Benzene (C₆H₆) is a flat, regular hexagon. All C–C bond lengths are equal (1·40 Å — between single 1·54 Å and double 1·34 Å). All bond angles = 120°. The 6 π electrons are fully delocalised over the ring — one electron per carbon in p-orbital, all perpendicular to ring plane. Hückel's rule: aromaticity requires (4n+2) π electrons (n = 0, 1, 2...). For benzene: 6 = 4(1)+2 → n=1 ✓. Resonance energy = ~150 kJ/mol — this is why benzene prefers substitution over addition (to retain aromaticity and this stabilisation).
DDT (dichlorodiphenyltrichloroethane) and BHC (lindane) are organochlorine pesticides. They were widely used in agriculture and malaria control (DDT kills Anopheles mosquitoes). Problems: extremely persistent in environment (don't biodegrade easily), accumulate in food chains (biomagnification) — higher concentrations at each trophic level. Found in human fat tissue, breast milk. DDT banned in most countries (Stockholm Convention, 2004). Still used in some tropical countries for malaria vector control — no alternatives are as cheap/effective. Environmental impact: caused decline of birds of prey (thinning of eggshells).

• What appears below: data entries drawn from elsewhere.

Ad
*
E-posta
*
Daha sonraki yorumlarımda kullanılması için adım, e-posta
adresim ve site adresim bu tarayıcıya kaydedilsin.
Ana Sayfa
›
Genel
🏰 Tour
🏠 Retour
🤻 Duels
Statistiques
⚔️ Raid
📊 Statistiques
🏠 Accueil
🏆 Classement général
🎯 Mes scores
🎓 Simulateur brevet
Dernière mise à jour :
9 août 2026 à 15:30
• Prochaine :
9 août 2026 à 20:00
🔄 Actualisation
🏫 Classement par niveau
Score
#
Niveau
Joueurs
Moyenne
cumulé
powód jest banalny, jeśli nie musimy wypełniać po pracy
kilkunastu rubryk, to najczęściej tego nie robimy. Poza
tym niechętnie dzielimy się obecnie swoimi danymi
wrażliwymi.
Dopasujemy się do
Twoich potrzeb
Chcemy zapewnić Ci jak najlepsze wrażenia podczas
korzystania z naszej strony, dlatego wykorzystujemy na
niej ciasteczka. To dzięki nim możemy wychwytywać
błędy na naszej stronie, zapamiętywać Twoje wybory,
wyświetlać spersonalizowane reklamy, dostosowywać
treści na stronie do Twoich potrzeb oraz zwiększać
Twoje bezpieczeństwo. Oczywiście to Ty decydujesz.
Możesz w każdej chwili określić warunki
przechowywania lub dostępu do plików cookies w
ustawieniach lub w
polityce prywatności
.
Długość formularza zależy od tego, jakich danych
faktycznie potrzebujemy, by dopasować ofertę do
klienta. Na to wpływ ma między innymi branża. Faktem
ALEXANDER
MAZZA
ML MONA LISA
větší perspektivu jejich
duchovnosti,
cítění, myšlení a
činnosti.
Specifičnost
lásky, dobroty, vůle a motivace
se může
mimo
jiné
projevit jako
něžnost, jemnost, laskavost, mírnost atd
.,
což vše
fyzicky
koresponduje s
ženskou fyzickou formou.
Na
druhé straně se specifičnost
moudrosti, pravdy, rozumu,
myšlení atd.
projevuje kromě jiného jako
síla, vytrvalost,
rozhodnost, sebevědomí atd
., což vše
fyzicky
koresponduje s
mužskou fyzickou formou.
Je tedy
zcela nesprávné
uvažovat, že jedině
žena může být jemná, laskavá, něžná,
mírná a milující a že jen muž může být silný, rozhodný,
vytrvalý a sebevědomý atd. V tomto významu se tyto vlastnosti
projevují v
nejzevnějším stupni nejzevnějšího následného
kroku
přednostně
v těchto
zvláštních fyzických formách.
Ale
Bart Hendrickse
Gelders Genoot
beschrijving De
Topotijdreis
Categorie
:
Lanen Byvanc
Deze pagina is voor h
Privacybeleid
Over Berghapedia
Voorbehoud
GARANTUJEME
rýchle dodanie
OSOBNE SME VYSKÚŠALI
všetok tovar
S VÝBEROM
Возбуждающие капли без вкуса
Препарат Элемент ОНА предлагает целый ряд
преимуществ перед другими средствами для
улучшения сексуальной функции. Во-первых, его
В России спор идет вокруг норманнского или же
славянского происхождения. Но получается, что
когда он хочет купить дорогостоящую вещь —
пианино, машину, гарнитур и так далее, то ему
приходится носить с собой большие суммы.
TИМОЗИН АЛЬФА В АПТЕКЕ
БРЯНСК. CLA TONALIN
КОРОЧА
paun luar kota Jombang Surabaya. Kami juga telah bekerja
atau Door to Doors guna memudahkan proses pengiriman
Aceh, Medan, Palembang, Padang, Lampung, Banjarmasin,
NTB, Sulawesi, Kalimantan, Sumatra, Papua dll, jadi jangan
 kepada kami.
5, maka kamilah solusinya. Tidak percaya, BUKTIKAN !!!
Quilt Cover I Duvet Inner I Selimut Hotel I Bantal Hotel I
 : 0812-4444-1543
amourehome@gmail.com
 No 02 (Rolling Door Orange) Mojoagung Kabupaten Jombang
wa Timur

Unlike aliphatic halides, aryl halides (C₆H₅Cl) are very resistant to nucleophilic substitution because: (1) Cl is attached to sp² carbon (stronger C–Cl bond). (2) Cl lone pairs are delocalised into ring (partial double bond character). (3) Nucleophile approach is blocked by ring π electrons. NAS occurs only when strong electron-withdrawing groups (−NO₂) are present ortho/para to the leaving group — they stabilise the negative intermediate (Meisenheimer complex). Example: 2,4-dinitrochlorobenzene + NaOH → 2,4-dinitrophenol (NAS).